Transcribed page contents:
------------------------------------------------------------------------

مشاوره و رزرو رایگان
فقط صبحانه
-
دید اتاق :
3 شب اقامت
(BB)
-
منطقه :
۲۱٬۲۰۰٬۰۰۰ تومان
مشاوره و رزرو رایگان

------------------------------------------------------------------------

Repeat back the data above, exact to the last character.

مشاوره و رزرو رایگان
فقط صبحانه
-
دید اتاق :
3 شب اقامت
(BB)
-
منطقه :
۲۱٬۲۰۰٬۰۰۰ تومان
مشاوره و رزرو رایگان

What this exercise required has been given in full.